Beatrice Heghmann of Durham, North Carolina claims that, pursuant to ARRA, the White House Office of Health Reform is working with the Department of Health and Human Services (“HHS”) to design a new system that would create electronic health records for millions of Americans by 2014. According to Heghmann’s complaint, this planned system poses a major threat to individual privacy: she claims individuals’ personal health information (“PHI”) could be just a “mouse click away from being accessible to an intruder.”
Heghmann takes issue with ARRA’s provision allowing HHS to determine what constitutes the “minimum necessary” amount of PHI allowed to be disclosed under HIPAA, as well as how best to implement “de-identification” of protected information. According to Heghmann’s complaint, HHS Secretary Kathleen Sebelius is “empowered to totally vitiate the privacy provisions under HIPAA and link medical information contained in Plaintiff’s personal health record directly to Plaintiff and all others similarly situated.” Heghmann argues that the $22 billion earmarked for the electronic registry is merely a vehicle to obtain access to this confidential health care information.
Heghmann is seeking certification for a class of similarly situated individuals and is requesting an injunction to prevent the government from disbursing the $22 billion budgeted for the Electronic Health Records System.
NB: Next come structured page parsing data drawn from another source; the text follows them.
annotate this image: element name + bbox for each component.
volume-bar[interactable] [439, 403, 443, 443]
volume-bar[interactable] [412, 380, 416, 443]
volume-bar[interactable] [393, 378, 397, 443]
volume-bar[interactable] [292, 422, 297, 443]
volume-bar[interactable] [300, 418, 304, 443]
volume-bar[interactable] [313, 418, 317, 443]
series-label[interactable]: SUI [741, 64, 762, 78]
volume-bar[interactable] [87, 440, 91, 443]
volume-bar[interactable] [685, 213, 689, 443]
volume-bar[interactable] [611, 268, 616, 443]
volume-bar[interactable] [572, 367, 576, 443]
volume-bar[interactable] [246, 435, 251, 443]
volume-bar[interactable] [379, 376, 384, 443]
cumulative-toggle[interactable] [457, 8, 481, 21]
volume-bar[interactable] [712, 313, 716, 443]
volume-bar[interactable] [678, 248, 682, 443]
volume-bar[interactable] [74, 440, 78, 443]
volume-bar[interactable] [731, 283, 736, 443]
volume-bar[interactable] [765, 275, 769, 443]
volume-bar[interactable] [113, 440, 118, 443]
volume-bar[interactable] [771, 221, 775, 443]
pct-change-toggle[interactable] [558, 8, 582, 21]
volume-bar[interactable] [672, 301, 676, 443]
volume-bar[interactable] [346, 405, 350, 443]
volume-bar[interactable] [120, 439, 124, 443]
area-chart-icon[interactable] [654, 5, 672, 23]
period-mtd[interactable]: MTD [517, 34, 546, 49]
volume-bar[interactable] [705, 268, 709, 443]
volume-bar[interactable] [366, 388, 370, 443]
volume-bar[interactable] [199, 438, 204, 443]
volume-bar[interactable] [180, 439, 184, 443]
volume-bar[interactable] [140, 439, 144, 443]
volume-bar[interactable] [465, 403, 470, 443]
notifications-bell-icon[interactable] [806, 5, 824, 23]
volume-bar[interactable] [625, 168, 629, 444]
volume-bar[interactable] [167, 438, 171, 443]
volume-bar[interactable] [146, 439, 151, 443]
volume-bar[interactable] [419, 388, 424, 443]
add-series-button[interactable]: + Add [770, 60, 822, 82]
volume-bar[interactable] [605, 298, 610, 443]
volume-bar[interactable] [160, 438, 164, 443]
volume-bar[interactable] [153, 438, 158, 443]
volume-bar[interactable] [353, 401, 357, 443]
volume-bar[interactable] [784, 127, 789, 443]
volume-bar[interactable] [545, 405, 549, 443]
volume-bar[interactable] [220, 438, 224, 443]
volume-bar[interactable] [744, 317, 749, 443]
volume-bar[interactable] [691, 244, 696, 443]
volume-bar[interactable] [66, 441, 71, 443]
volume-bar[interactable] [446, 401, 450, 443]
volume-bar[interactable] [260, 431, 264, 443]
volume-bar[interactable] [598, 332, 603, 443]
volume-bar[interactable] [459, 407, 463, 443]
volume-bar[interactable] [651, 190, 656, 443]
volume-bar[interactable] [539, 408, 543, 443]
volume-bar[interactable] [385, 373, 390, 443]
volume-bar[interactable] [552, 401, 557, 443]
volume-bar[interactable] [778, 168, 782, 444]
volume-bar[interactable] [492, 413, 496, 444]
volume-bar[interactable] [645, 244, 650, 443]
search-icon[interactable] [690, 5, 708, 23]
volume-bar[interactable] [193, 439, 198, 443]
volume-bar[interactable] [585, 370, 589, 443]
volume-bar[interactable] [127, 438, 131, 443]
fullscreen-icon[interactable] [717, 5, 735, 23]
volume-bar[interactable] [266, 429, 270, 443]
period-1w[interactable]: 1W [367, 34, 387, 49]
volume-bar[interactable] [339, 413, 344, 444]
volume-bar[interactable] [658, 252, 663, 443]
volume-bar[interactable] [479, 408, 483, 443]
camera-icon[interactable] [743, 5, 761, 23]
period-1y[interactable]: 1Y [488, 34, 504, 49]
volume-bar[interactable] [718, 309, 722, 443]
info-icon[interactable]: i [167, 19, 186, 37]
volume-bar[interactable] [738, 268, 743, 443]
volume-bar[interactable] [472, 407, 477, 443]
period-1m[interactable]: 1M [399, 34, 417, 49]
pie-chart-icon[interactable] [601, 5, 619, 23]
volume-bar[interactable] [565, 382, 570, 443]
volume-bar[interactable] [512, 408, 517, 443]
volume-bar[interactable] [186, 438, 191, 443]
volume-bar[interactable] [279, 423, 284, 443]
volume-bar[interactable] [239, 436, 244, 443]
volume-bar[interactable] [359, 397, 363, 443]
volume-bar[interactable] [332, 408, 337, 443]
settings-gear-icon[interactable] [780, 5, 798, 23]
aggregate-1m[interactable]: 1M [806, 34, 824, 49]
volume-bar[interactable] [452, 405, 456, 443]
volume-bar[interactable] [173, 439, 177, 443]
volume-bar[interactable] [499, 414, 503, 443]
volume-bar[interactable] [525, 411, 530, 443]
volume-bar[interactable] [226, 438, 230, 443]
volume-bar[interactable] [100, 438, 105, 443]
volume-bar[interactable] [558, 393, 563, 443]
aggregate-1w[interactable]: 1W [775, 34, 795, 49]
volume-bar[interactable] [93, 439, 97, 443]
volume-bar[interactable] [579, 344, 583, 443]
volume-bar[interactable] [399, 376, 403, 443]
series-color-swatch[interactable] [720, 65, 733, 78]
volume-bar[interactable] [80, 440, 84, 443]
As our readers might remember, we’ve blogged before about the importance placed on the handling of PHI and HIPAA’s privacy provisions (related blog post here). In ARRA, Congress did impose significant new privacy and security requirements on HIPAA-covered entities and their business associates, precisely to protect against the kind of risks Heghmann’s complaint highlights. Whether such a complaint could create a barrier to the Administration’s goals for electronic health records will be an important question; at the very least, the complaint will like cause HHS to lean further toward strict implementation of ARRA’s privacy provisions in its forthcoming regulations.